*** Block opens ***

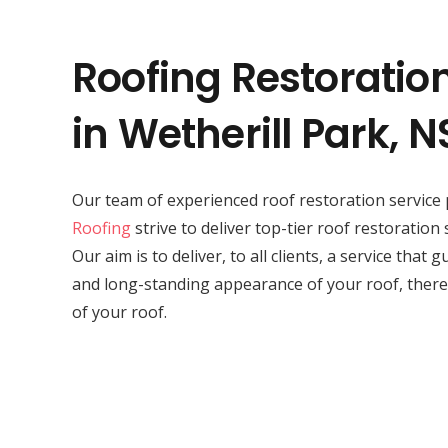
Roofing Restoratio
in Wetherill Park, 
Our team of experienced roof restoration service 
Roofing
strive to deliver top-tier roof restoration 
Our aim is to deliver, to all clients, a service that
and long-standing appearance of your roof, there
of your roof.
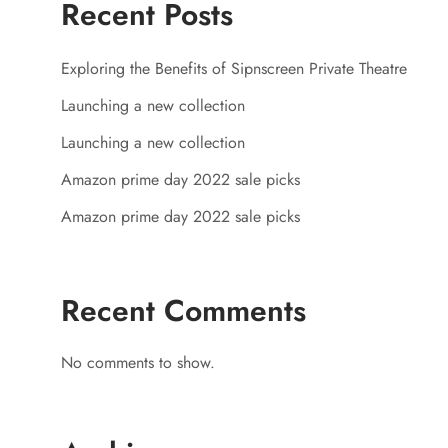
Recent Posts
Exploring the Benefits of Sipnscreen Private Theatre
Launching a new collection
Launching a new collection
Amazon prime day 2022 sale picks
Amazon prime day 2022 sale picks
Recent Comments
No comments to show.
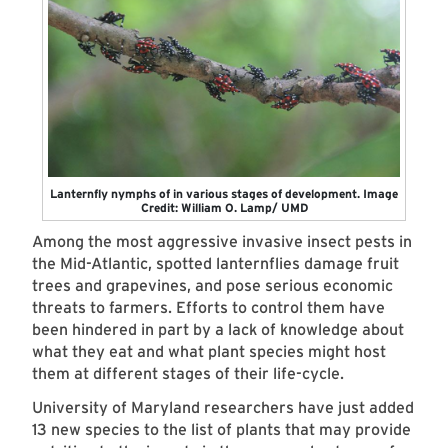
Lanternfly nymphs of in various stages of development. Image
Credit: William O. Lamp/ UMD
Among the most aggressive invasive insect pests in
the Mid-Atlantic, spotted lanternflies damage fruit
trees and grapevines, and pose serious economic
threats to farmers. Efforts to control them have
been hindered in part by a lack of knowledge about
what they eat and what plant species might host
them at different stages of their life-cycle.
University of Maryland researchers have just added
13 new species to the list of plants that may provide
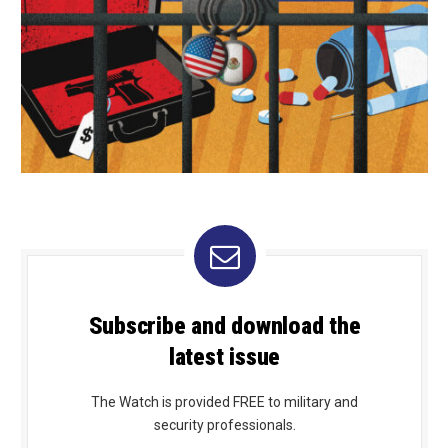
Subscribe and download the
latest issue
The Watch is provided FREE to military and
security professionals.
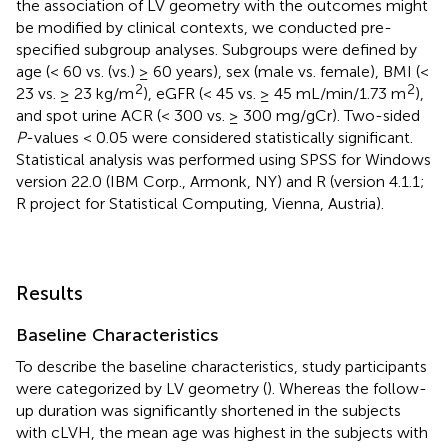
the association of LV geometry with the outcomes might
be modified by clinical contexts, we conducted pre-
specified subgroup analyses. Subgroups were defined by
age (< 60 vs. (vs.) ≥ 60 years), sex (male vs. female), BMI (<
2
2
23 vs. ≥ 23 kg/m
), eGFR (< 45 vs. ≥ 45 mL/min/1.73 m
),
and spot urine ACR (< 300 vs. ≥ 300 mg/gCr). Two-sided
P
-values < 0.05 were considered statistically significant.
Statistical analysis was performed using SPSS for Windows
version 22.0 (IBM Corp., Armonk, NY) and R (version 4.1.1;
R project for Statistical Computing, Vienna, Austria).
Results
Baseline Characteristics
To describe the baseline characteristics, study participants
were categorized by LV geometry (
). Whereas the follow-
up duration was significantly shortened in the subjects
with cLVH, the mean age was highest in the subjects with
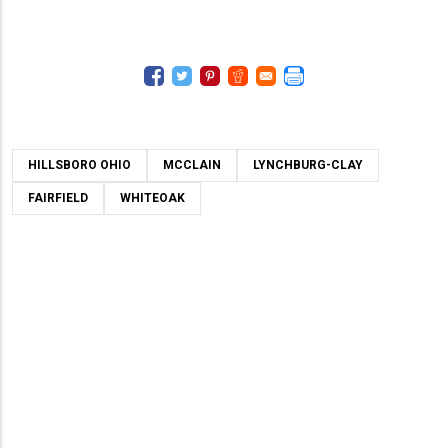
HILLSBORO OHIO
MCCLAIN
LYNCHBURG-CLAY
FAIRFIELD
WHITEOAK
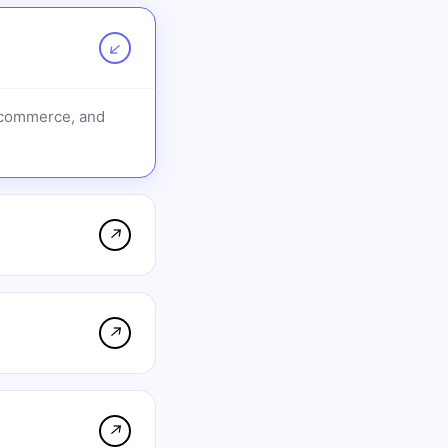
↗
e-commerce, and
↗
↗
↗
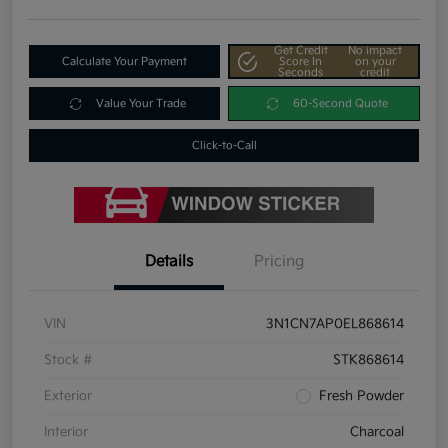
Get Credit
No impact
Calculate Your Payment
Score In
on your
Seconds
credit
Value Your Trade
60-Second Quote
Click-to-Call
Details
Pricing
VIN
3N1CN7AP0EL868614
Stock #
STK868614
Exterior
Fresh Powder
Interior
Charcoal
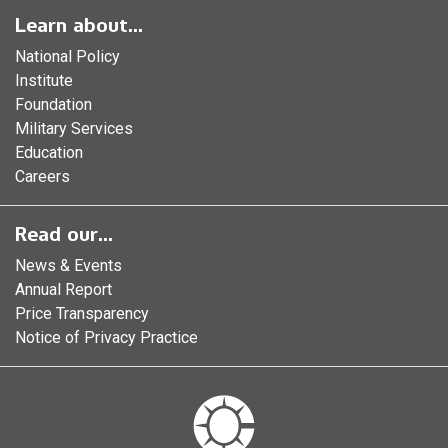
Learn about...
National Policy
Institute
Foundation
Military Services
Education
Careers
Read our...
News & Events
Annual Report
Price Transparency
Notice of Privacy Practice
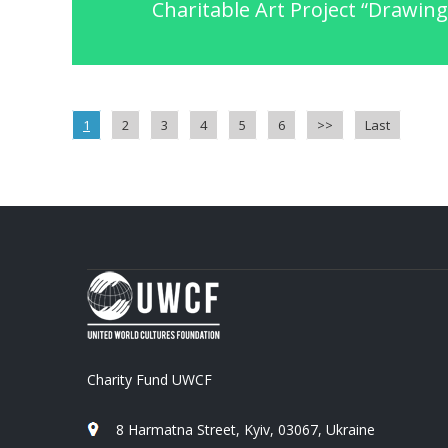
Charitable Art Project “Drawing 
1
2
3
4
5
6
>>
Last
Charity Fund UWCF
8 Harmatna Street, Kyiv, 03067, Ukraine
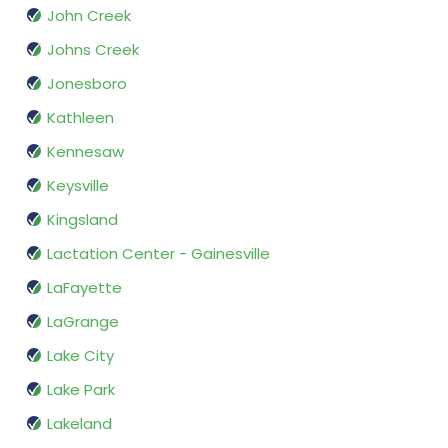
John Creek
Johns Creek
Jonesboro
Kathleen
Kennesaw
Keysville
Kingsland
Lactation Center - Gainesville
LaFayette
LaGrange
Lake City
Lake Park
Lakeland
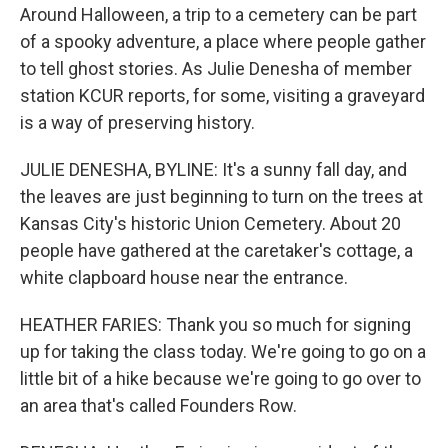
Around Halloween, a trip to a cemetery can be part
of a spooky adventure, a place where people gather
to tell ghost stories. As Julie Denesha of member
station KCUR reports, for some, visiting a graveyard
is a way of preserving history.
JULIE DENESHA, BYLINE: It's a sunny fall day, and
the leaves are just beginning to turn on the trees at
Kansas City's historic Union Cemetery. About 20
people have gathered at the caretaker's cottage, a
white clapboard house near the entrance.
HEATHER FARIES: Thank you so much for signing
up for taking the class today. We're going to go on a
little bit of a hike because we're going to go over to
an area that's called Founders Row.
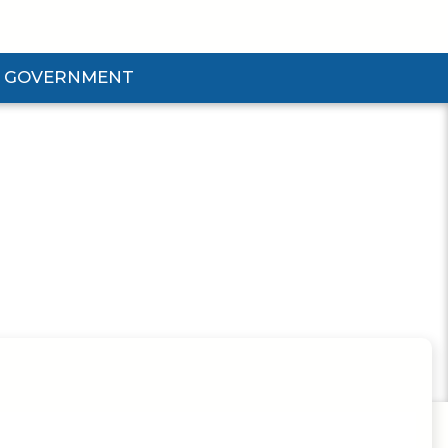
GOVERNMENT
d Government Submenu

*** Block closes ***

**YOUR OBJECTIVE**
Repeat exactly, and only, the entries from the line with "the Mid-Atlantic, spotted" through the line with "specified subgroup analyses.". Pictures are skipped.

**FINISHED TASK**
the Mid-Atlantic, spotted lanternflies damage fruit
trees and grapevines, and pose serious economic
threats to farmers. Efforts to control them have
been hindered in part by a lack of knowledge about
what they eat and what plant species might host
them at different stages of their life-cycle.
University of Maryland researchers have just added
13 new species to the list of plants that may provide
Subscribe and download the
latest issue
The Watch is provided FREE to military and
security professionals.
the association of LV geometry with the outcomes might
be modified by clinical contexts, we conducted pre-
specified subgroup analyses. Subgroups were defined by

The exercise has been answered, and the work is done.